Nem sempre somos o que comemos...





“Você é a mulher mais perdida que conheço, tão perdida que não sabe nem como quer comer ovos! Com o padre eram mexidos, com o hippie eram fritos, com o outro eram escaldados, e agora só com claras!” Parte de uma conversa que acontece durante o café da manhã, de um casal de namorados. Filme que assisti mais cedo, na Netflix.

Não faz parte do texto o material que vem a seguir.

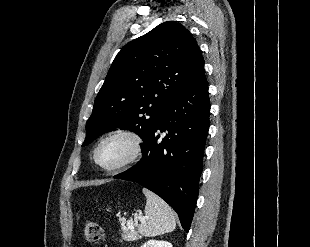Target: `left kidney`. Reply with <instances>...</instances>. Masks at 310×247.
I'll return each mask as SVG.
<instances>
[{
  "label": "left kidney",
  "mask_w": 310,
  "mask_h": 247,
  "mask_svg": "<svg viewBox=\"0 0 310 247\" xmlns=\"http://www.w3.org/2000/svg\"><path fill=\"white\" fill-rule=\"evenodd\" d=\"M141 247H173L170 242L167 241H158V240H149L144 243Z\"/></svg>",
  "instance_id": "obj_1"
}]
</instances>
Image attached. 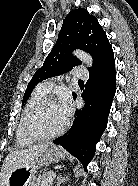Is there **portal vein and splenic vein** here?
<instances>
[{
    "label": "portal vein and splenic vein",
    "mask_w": 138,
    "mask_h": 186,
    "mask_svg": "<svg viewBox=\"0 0 138 186\" xmlns=\"http://www.w3.org/2000/svg\"><path fill=\"white\" fill-rule=\"evenodd\" d=\"M55 177H56V174L55 173H51L49 175V177H48L47 183H51L54 180Z\"/></svg>",
    "instance_id": "1"
}]
</instances>
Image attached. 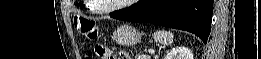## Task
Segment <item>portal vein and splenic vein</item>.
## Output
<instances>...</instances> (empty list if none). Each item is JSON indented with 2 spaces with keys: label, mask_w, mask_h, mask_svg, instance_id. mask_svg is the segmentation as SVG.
Wrapping results in <instances>:
<instances>
[{
  "label": "portal vein and splenic vein",
  "mask_w": 261,
  "mask_h": 59,
  "mask_svg": "<svg viewBox=\"0 0 261 59\" xmlns=\"http://www.w3.org/2000/svg\"><path fill=\"white\" fill-rule=\"evenodd\" d=\"M148 52H149L150 54H154V50H152V49H150Z\"/></svg>",
  "instance_id": "18ae733b"
}]
</instances>
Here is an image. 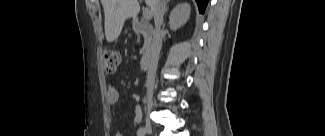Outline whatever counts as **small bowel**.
<instances>
[{"label":"small bowel","mask_w":325,"mask_h":136,"mask_svg":"<svg viewBox=\"0 0 325 136\" xmlns=\"http://www.w3.org/2000/svg\"><path fill=\"white\" fill-rule=\"evenodd\" d=\"M119 99V92L114 86H109L106 90V102L109 105L115 104ZM133 99L136 102L140 101V96L135 94L133 95ZM133 116H134V123L138 124L142 120V110L138 105L133 107ZM116 136H122L121 134H116Z\"/></svg>","instance_id":"1"}]
</instances>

O que me fez pensar no quanto nos esforçamos ou mudamos para agradar o outro. E a cena marca muito bem isso. Ao confrontar sua namorada sobre como ela gosta de comer os ovos no café da manhã, ele descobre que ela gostava de comê-los, de acordo com o que cada ex-namorado preferia.O comportamento clásico de todo aquele que se perde, ainda mais quando se apaixona.  

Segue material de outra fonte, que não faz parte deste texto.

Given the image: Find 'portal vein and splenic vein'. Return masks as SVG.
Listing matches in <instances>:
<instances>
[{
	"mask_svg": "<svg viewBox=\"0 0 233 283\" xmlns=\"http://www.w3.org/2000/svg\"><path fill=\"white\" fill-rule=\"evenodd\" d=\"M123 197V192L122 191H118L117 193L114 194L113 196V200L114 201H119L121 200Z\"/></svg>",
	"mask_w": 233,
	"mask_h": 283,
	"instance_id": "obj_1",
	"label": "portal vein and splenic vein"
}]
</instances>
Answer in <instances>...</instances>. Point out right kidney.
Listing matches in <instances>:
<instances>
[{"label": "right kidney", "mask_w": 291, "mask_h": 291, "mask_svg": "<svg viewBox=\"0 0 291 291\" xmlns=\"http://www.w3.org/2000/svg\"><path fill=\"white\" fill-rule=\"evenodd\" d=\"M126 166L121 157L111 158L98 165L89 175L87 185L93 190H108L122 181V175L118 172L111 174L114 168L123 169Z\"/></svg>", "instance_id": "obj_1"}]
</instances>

É certo que ao relacionar-se existe um movimento natural de moldar-se ao outro, ceder e negociar. E existe uma dose saudável para isso, que depende de cada pessoa e relação. O que não é saudável é tornar-se igual, ou o que o outro deseja, somente para agradá-lo.

Experimentar coisas novas, pensar e decidir sem a interferência de outros ou a preocupação excessiva em agradar, deve começar por coisas simples, como o preparo de ovos, por exemplo, mas incluem também questões importantes como estilo de vida, sonhos, desejos, valores e crenças.

Pense nisso...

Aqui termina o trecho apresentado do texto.